The GTD galore is spreading along quite nicely, not only in a vertical direction, by reaching more and more adepts in its traditional western cultural space, but also in new spaces, some of them well over the Atlantic Ocean. One of these days I found the first Brasilian iPhone application which claims to implement the core GTD rules. The application is called WhatTasks and it costs 3,99 USD at the Apple AppStore (on the WhatTasks web page they are advertising a 4,99 USD price, but they also say that “international pricing is available”, so I guess I’ve been included in some kind of discount…). I’ve been contacted directly by the developer, Felipe Belo, a few weeks ago, with a polite request to tell my opinion about this. So, after I finally set up my new 3g iPhone – a white one, you can imagine that? – I thought I should give it a try.

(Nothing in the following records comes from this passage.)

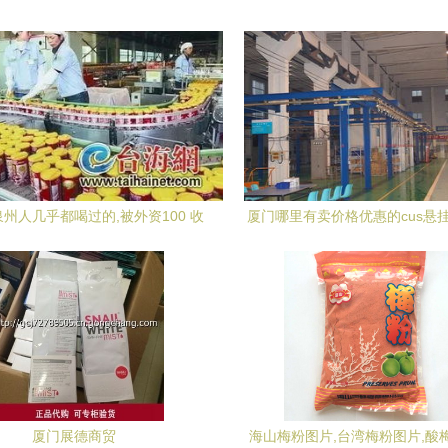
泉州人几乎都喝过的,被外资100 收
厦门哪里有卖价格优惠的cus悬挂
购,巅峰期年销售额50亿
产流水线 悬挂轻轨生产流水线代
门哪里有卖价格优惠的cus悬挂 
流水线 悬挂轻轨生产流水线代
厂家
厦门展德商贸
海山梅粉图片,台湾梅粉图片,酸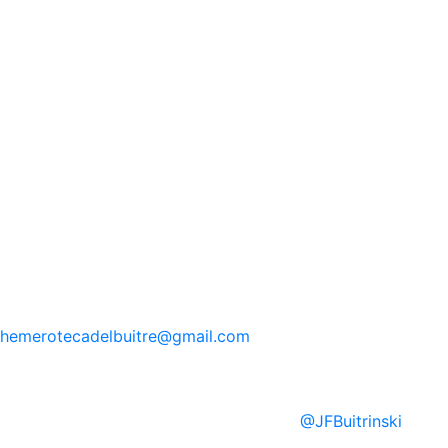
hemerotecadelbuitre
@gmail.com
@
JFBuitrinski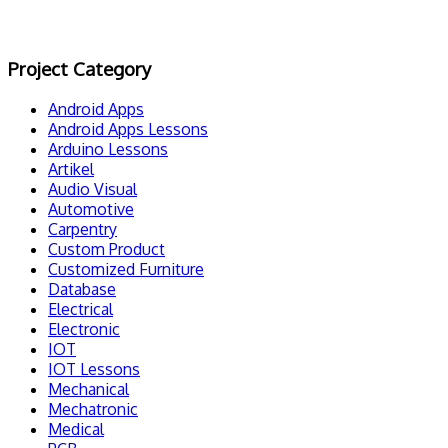
Project Category
Android Apps
Android Apps Lessons
Arduino Lessons
Artikel
Audio Visual
Automotive
Carpentry
Custom Product
Customized Furniture
Database
Electrical
Electronic
IOT
IOT Lessons
Mechanical
Mechatronic
Medical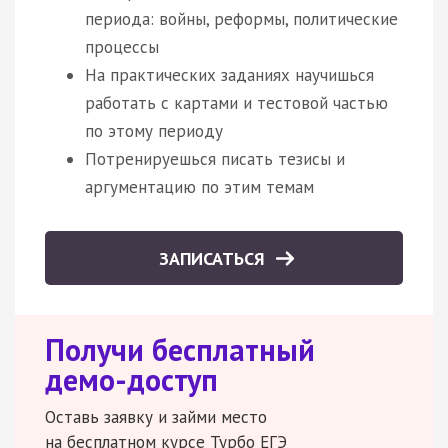
периода: войны, реформы, политические
процессы
На практических заданиях научишься
работать с картами и тестовой частью
по этому периоду
Потренируешься писать тезисы и
аргументацию по этим темам
ЗАПИСАТЬСЯ
Получи бесплатный
демо-доступ
Оставь заявку и займи место
на бесплатном курсе Турбо ЕГЭ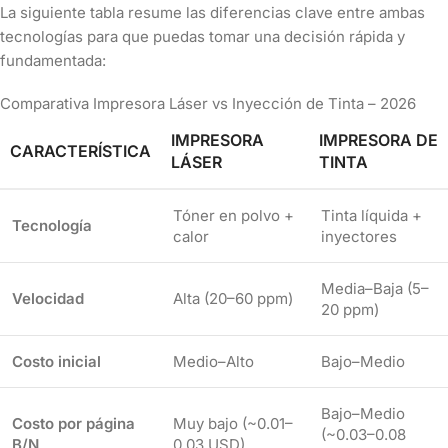
La siguiente tabla resume las diferencias clave entre ambas
tecnologías para que puedas tomar una decisión rápida y
fundamentada:
Comparativa Impresora Láser vs Inyección de Tinta – 2026
IMPRESORA
IMPRESORA DE
CARACTERÍSTICA
LÁSER
TINTA
Tóner en polvo +
Tinta líquida +
Tecnología
calor
inyectores
Media–Baja (5–
Velocidad
Alta (20–60 ppm)
20 ppm)
Costo inicial
Medio–Alto
Bajo–Medio
Bajo–Medio
Costo por página
Muy bajo (~0.01–
(~0.03–0.08
B/N
0.03 USD)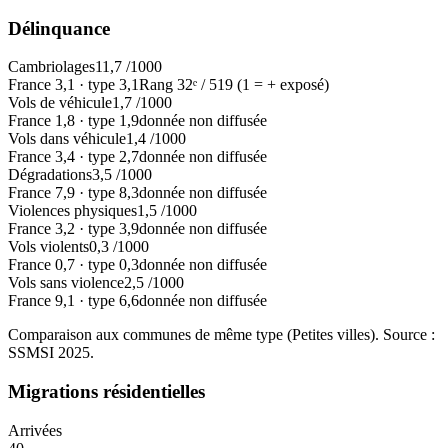
Délinquance
Cambriolages
11,7
/1000
France
3,1
·
type
3,1
Rang
32
ᵉ /
519
(1 = + exposé)
Vols de véhicule
1,7
/1000
France
1,8
·
type
1,9
donnée non diffusée
Vols dans véhicule
1,4
/1000
France
3,4
·
type
2,7
donnée non diffusée
Dégradations
3,5
/1000
France
7,9
·
type
8,3
donnée non diffusée
Violences physiques
1,5
/1000
France
3,2
·
type
3,9
donnée non diffusée
Vols violents
0,3
/1000
France
0,7
·
type
0,3
donnée non diffusée
Vols sans violence
2,5
/1000
France
9,1
·
type
6,6
donnée non diffusée
Comparaison aux communes de même type (
Petites villes
). Source :
SSMSI
2025
.
Migrations résidentielles
Arrivées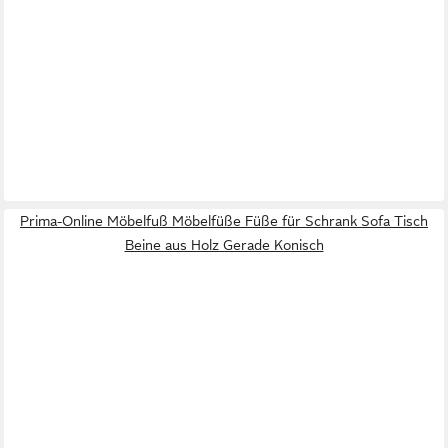
Prima-Online Möbelfuß Möbelfüße Füße für Schrank Sofa Tisch
Beine aus Holz Gerade Konisch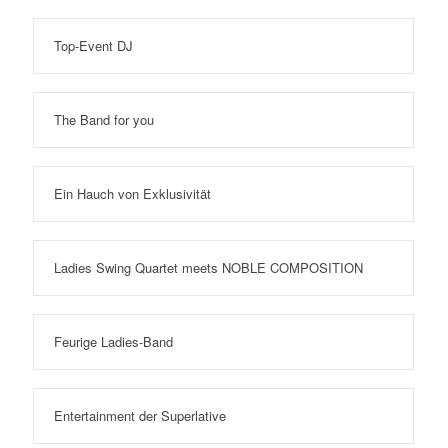
Top-Event DJ
The Band for you
Ein Hauch von Exklusivität
Ladies Swing Quartet meets NOBLE COMPOSITION
Feurige Ladies-Band
Entertainment der Superlative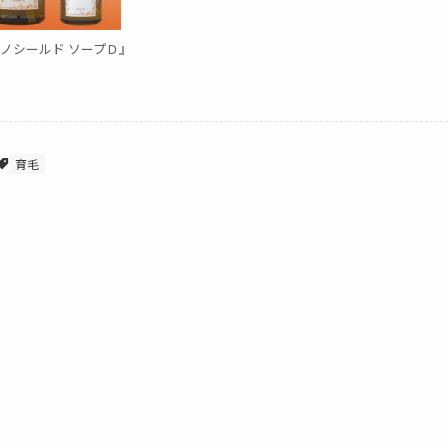
ノシールド ソープＤ』
育毛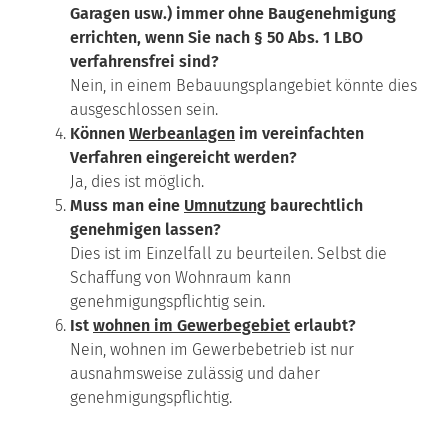
Garagen usw.) immer ohne Baugenehmigung
errichten, wenn Sie nach § 50 Abs. 1 LBO
verfahrensfrei sind?
Nein, in einem Bebauungsplangebiet könnte dies
ausgeschlossen sein.
Können
Werbeanlagen
im vereinfachten
Verfahren eingereicht werden?
Ja, dies ist möglich.
Muss man eine
Umnutzung
baurechtlich
genehmigen lassen?
Dies ist im Einzelfall zu beurteilen. Selbst die
Schaffung von Wohnraum kann
genehmigungspflichtig sein.
Ist
wohnen im Gewerbegebiet
erlaubt?
Nein, wohnen im Gewerbebetrieb ist nur
ausnahmsweise zulässig und daher
genehmigungspflichtig.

The first thing to know about WhatTasks is that it comes in 2 flavors, a free, limited version, and a full featured version at the price of 3,99 USD. The limited version is called WhatTasks Lite and I installed it on my iPhone 2 weeks ago. What this application is doing is basically a list management. You can create as many lists as you want and add items to them. Once an item is done you can check it out. That’s basically all. It manages the “what” in your everyday activities.

But the real power of the application comes in the paid version (this is somehow predictable, if you ask me). The paid version also gives you access to the “when” and “where” of your activities. This is one of the core principles of GTD: you are doing actions in contexts and at specific dates. You are not just a robot which does everything as it comes, regardless of the specific time or place: you can group your spaces of action into contexts, and you can also group your doing intervals in time chunks: right now, tomorrow or even someday / maybe, if you are not sure of the exact schedule. By adding the “when” and “where” dimensions to the “what” of an action, WhatTasks really comes close to the GTD aware user.